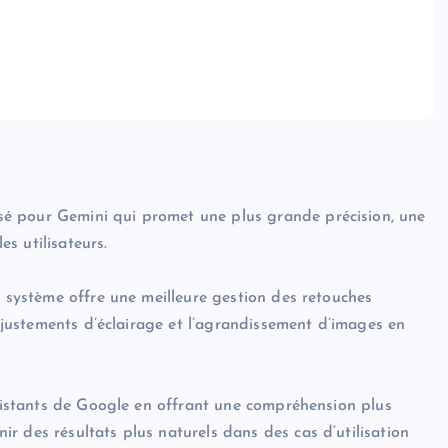
é pour Gemini qui promet une plus grande précision, une
es utilisateurs.
u système offre une meilleure gestion des retouches
 ajustements d’éclairage et l’agrandissement d’images en
existants de Google en offrant une compréhension plus
r des résultats plus naturels dans des cas d’utilisation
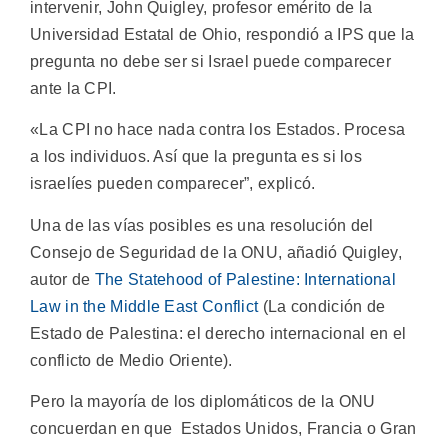
intervenir, John Quigley, profesor emérito de la
Universidad Estatal de Ohio, respondió a IPS que la
pregunta no debe ser si Israel puede comparecer
ante la CPI.
«La CPI no hace nada contra los Estados. Procesa
a los individuos. Así que la pregunta es si los
israelíes pueden comparecer”, explicó.
Una de las vías posibles es una resolución del
Consejo de Seguridad de la ONU, añadió Quigley,
autor de
The Statehood of Palestine: International
Law in the Middle East Conflict
(La condición de
Estado de Palestina: el derecho internacional en el
conflicto de Medio Oriente).
Pero la mayoría de los diplomáticos de la ONU
concuerdan en que Estados Unidos, Francia o Gran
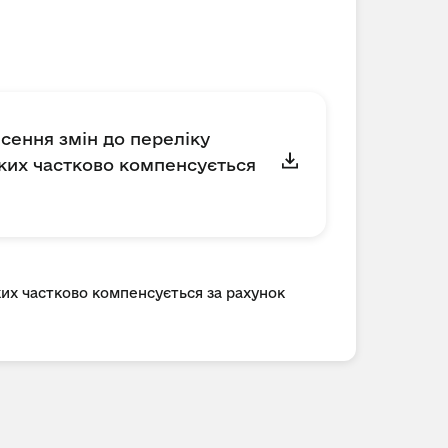
есення змін до переліку
яких частково компенсується
ких частково компенсується за рахунок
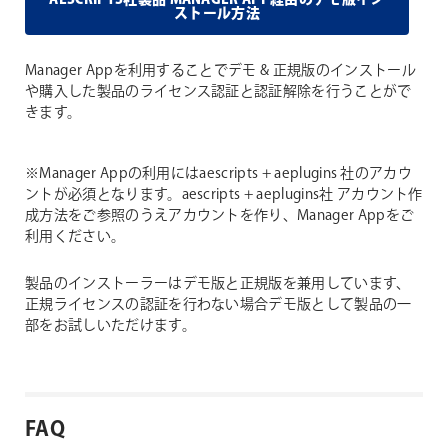
AESCRIPTS社製品 MANAGER APP経由のデモ版イン
ストール方法
Manager Appを利用することでデモ & 正規版のインストール
や購入した製品のライセンス認証と認証解除を行うことがで
きます。
※Manager Appの利用にはaescripts + aeplugins 社のアカウ
ントが必須となります。aescripts + aeplugins社 アカウント作
成方法をご参照のうえアカウントを作り、Manager Appをご
利用ください。
製品のインストーラーはデモ版と正規版を兼用しています、
正規ライセンスの認証を行わない場合デモ版として製品の一
部をお試しいただけます。
FAQ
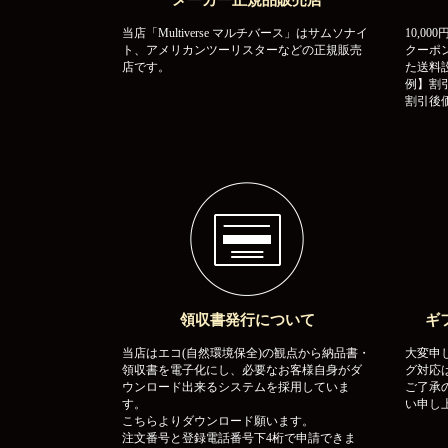
メーカー正規品販売店
当店「Multiverse マルチバース」はサムソナイ
10,0
ト、アメリカンツーリスターなどの正規販売
クーポ
店です。
た送料
例】割引
割引後価
領収書発行について
ギ
当店はエコ(自然環境保全)の観点から納品書・
大変申
領収書を電子化にし、必要なお客様自身がダ
グ対応
ウンロード出来るシステムを採用していま
ご了承
す。
い申し
こちらよりダウンロード願います。
注文番号と登録電話番号下4桁で申請できま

- **WORK INSTRUCTION**
Look through the data and show every line containing "plus".

- **OUTPUT BELOW**
é pour Gemini qui promet une plus grande précision, une
existants de Google en offrant une compréhension plus
r des résultats plus naturels dans des cas d’utilisation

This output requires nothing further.